As long time readers know, I usually focus on intermediate term indicators because our core portfolios attempt to catch intermediate term up trends (and avoid large draw downs). I don’t often focus on long term indicators so I thought it would be good to step back a bit and see what the very long term indicators are telling us. For the most part they are still showing healthy readings that indicate a long term bull market, but they’re starting to stall.
Over the past month the monthly MACD for the S&P 500 Index (SPX) has be crossing back and forth between a bullish and bearish cross. Momentum for SPX is diverging from price as well. As you can see from the chart below, these two indicators have been losing strength for well over a year. For that reason, they aren’t very timely so instead of using them to indicate portfolio allocation changes I use them as warning to watch intermediate term indicators more closely.

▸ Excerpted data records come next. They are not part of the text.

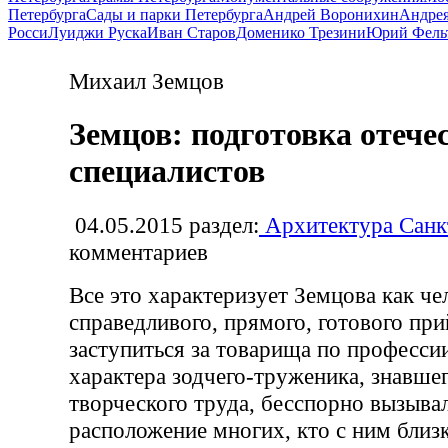
Петербурга
Сады и парки Петербурга
Андрей Воронихин
Андрея
Росси
Луиджи Руска
Иван Старов
Доменико Трезини
Юрий Фель
Михаил Земцов
Земцов: подготовка отеч
специалистов
04.05.2015
раздел:
Архитектура Санк
комментариев
Все это характеризует Земцова как че
справедливого, прямого, готового пр
заступиться за товарища по професси
характера зодчего-труженика, знавше
творческого труда, бесспорно вызыва
расположение многих, кто с ним близк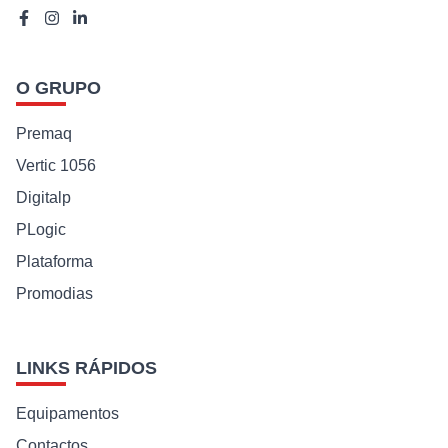
O GRUPO
Premaq
Vertic 1056
Digitalp
PLogic
Plataforma
Promodias
LINKS RÁPIDOS
Equipamentos
Contactos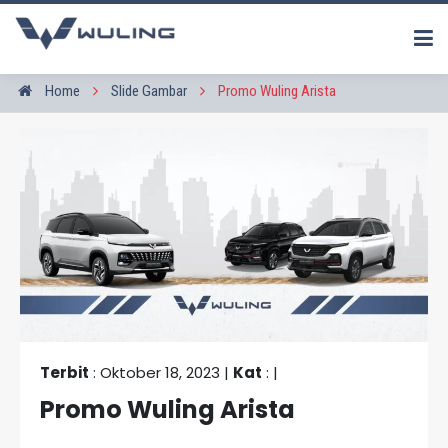
Home
Slide Gambar
Promo Wuling Arista
Terbit
: Oktober 18, 2023 |
Kat
: |
Promo Wuling Arista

Looking at SPX on a weekly chart you can see both RSI and MACD have been diverging from price over the same time frame the monthly indicators have been weakening. The message is that the trend is stalling and for most of 2014 and 2015 the market has been working off the over bought reading from the huge run higher in 2013. They are now at levels that a healthy correction will bring their readings back to levels that would help the market sustain the next uptrend.
Dow Theory is another tool we can use for the long term trend. Currently it has a non confirmation in place. The industrials made a new high at the first of March, but the transports continued to decline. This is a minor caution sign, but won’t hold much weight for me unless recent lows are broken. That would put both indexes in a down trend that has lasted more than three weeks. If that happens, I’ll be watching for a new secondary low to be put in place. That secondary low will be the trigger point that turns Dow Theory from bullish to bearish. But for now, Dow Theory is still indicating a long term bull market is in place.

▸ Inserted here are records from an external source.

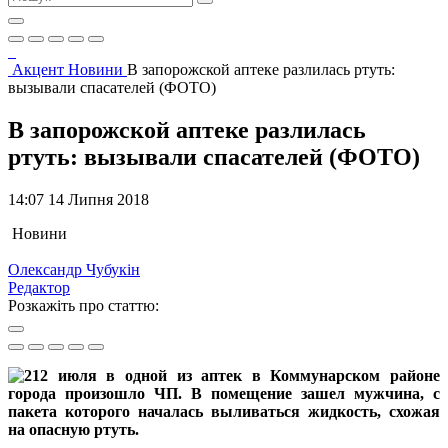
Акцент
Новини
В запорожской аптеке разлилась ртуть:
вызывали спасателей (ФОТО)
В запорожской аптеке разлилась
ртуть: вызывали спасателей (ФОТО)
14:07 14 Липня 2018
Новини
Олександр Чубукін
Редактор
Розкажіть про статтю:
12 июля в одной из аптек в Коммунарском районе
города произошло ЧП. В помещение зашел мужчина, с
пакета которого началась выливаться жидкость, схожая
на опасную ртуть.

I use the Trade Followers breadth indicator as a long term indicator as well. It calculates breadth between the most bullish stocks and bearish stocks on the Twitter stream. It is a good indicator to watch for turns in sentiment by active market participants. Currently, it is showing a large decrease in the number of bullish stocks. The current count of bullish stocks only slightly above levels seen near the lows last October and January of this year. The indicator is holding up because the number of bearish stocks isn’t growing rapidly. The number of bearish stocks is well below both October and January. This tells us that the general market is being held up by bottom fishing. Money managers are selling high fliers and buying beaten up stocks. You can see current readings for Twitter breadth here.
Now back to the intermediated term. I’m continuing to watch the NYSE Advance / Decline line (NYAD). Until it breaks down I don’t think we will suffer a serious correction. It is another sign that bottom fishing is occurring.
Our core health indicators bounced around this week, but not enough to change any of our core portfolio allocations.